Moroccan mains are often built for sharing: tagines, couscous, grilled meats, fish dishes and slow-cooked stews served with bread, salads and mint tea hospitality.

Nutrition

Estimated nutrition per serving

Useful for meal planning and calorie-aware recipe browsing.

420Calories
21gProtein
58gCarbs
13gFat

Estimated from the structured traditional Moroccan ingredient list. Validate before making formal health claims.

Ingredients

What you need

  • 75.0 dried white beans, soaked overnight
  • 0.25 onion, chopped
  • 1.0 garlic cloves
  • 100.0 tomatoes, grated
  • 7.5 tomato paste
  • 1.25 cumin
  • 1.25 paprika
  • /2 tsp ginger
  • 11.25 olive oil
  • 5.0 coriander
  • salt and pepper
Method

Step-by-step method

Follow the recipe in order, tasting and adjusting seasoning where needed.

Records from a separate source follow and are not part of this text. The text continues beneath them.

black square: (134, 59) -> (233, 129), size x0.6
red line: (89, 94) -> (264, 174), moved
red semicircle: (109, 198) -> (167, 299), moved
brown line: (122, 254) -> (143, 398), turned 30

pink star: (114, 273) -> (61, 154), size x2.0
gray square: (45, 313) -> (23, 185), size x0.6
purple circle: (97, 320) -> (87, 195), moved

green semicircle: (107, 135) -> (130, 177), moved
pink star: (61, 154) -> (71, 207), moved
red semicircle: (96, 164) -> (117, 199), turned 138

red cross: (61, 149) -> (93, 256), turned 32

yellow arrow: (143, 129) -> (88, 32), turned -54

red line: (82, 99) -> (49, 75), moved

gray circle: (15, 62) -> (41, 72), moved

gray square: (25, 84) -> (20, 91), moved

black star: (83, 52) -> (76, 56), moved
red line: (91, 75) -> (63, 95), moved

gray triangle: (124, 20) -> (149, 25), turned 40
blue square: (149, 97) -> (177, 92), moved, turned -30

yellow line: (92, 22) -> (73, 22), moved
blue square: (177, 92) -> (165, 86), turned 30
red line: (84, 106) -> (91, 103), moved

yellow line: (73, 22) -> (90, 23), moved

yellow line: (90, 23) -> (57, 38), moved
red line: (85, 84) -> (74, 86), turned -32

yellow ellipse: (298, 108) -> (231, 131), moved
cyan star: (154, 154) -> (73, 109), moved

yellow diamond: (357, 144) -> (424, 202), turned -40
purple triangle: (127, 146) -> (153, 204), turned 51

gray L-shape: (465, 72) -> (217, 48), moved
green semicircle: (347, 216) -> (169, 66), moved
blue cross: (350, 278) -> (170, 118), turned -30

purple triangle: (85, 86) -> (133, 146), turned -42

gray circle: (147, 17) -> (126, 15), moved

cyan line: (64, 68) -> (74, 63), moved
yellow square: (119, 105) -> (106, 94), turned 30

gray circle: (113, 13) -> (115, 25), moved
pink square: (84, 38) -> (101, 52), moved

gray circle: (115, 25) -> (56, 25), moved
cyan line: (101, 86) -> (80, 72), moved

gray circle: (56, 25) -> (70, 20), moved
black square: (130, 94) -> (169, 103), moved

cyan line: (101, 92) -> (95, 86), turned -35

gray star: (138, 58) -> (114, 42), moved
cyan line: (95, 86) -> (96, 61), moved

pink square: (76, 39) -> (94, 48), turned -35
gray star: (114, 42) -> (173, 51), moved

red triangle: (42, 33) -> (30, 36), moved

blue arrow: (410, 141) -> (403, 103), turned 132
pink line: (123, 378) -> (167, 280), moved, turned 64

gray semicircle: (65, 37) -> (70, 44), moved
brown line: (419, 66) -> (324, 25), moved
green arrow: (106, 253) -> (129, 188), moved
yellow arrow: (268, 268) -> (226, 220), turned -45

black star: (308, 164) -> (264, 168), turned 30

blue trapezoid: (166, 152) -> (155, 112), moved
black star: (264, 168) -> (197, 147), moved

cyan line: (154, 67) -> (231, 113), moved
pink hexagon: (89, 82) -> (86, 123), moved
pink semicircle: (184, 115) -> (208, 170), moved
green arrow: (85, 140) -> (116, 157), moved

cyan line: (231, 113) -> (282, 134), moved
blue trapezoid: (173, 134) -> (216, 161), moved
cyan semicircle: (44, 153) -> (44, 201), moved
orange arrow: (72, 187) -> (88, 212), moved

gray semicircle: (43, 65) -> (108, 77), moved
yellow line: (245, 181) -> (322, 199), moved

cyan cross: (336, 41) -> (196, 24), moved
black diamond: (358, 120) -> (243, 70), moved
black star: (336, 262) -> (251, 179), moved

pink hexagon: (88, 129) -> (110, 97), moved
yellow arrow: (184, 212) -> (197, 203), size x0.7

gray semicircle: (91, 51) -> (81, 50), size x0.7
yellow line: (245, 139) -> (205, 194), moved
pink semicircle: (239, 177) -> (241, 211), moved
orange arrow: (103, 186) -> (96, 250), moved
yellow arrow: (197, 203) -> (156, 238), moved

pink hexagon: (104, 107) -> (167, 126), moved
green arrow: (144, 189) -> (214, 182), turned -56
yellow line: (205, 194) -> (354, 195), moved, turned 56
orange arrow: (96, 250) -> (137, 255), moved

  1. Soak beans overnight, then drain. This shortens cooking and helps them cook evenly.
  2. In a heavy pot, cook onion in olive oil for 5 minutes. Add garlic, cumin, paprika and ginger for 1 minute.
  3. Add tomatoes, tomato paste, beans and enough water to cover by 4cm.
  4. Simmer gently for 75–90 minutes until beans are soft and the sauce thickens.
  5. Season with salt near the end and finish with coriander. Serve thick, not soupy.
Cook smarter

Tips, storage and serving advice

Shopping tips

Use fragrant spices, fresh herbs, good olive oil and the best main ingredient you can. Avoid old spices with little aroma.

Ingredient quality

Slice vegetables evenly, brown or braise patiently, steam grains properly and reduce sauces until glossy.

Common mistakes

Common mistakes include watery sauce, high heat, dry meat, broken fish, soggy pastry, clumped couscous and over-spicing before tasting.

Chef’s tips

Build flavour in stages. Moroccan dishes should taste layered and generous, not aggressively hot.

How to know it is cooked

Ready when meat is tender, fish flakes, couscous is separate, vegetables hold shape and sauces are reduced enough to coat the spoon.

Plating advice

Serve communally where traditional, with sauce controlled and garnishes such as herbs, almonds, sesame, cinnamon, lemon or olives used deliberately.

Make ahead

Stews, fillings and sauces can often be made ahead. Grilled meats, couscous and pastry dishes are best finished close to serving.

Storage and reheating

Refrigerate leftovers in a sealed container. Stews usually keep 2–3 days; seafood is best eaten sooner. Reheat stews gently with a splash of water. Refresh pastry or fried foods in the oven. Steam couscous again if needed.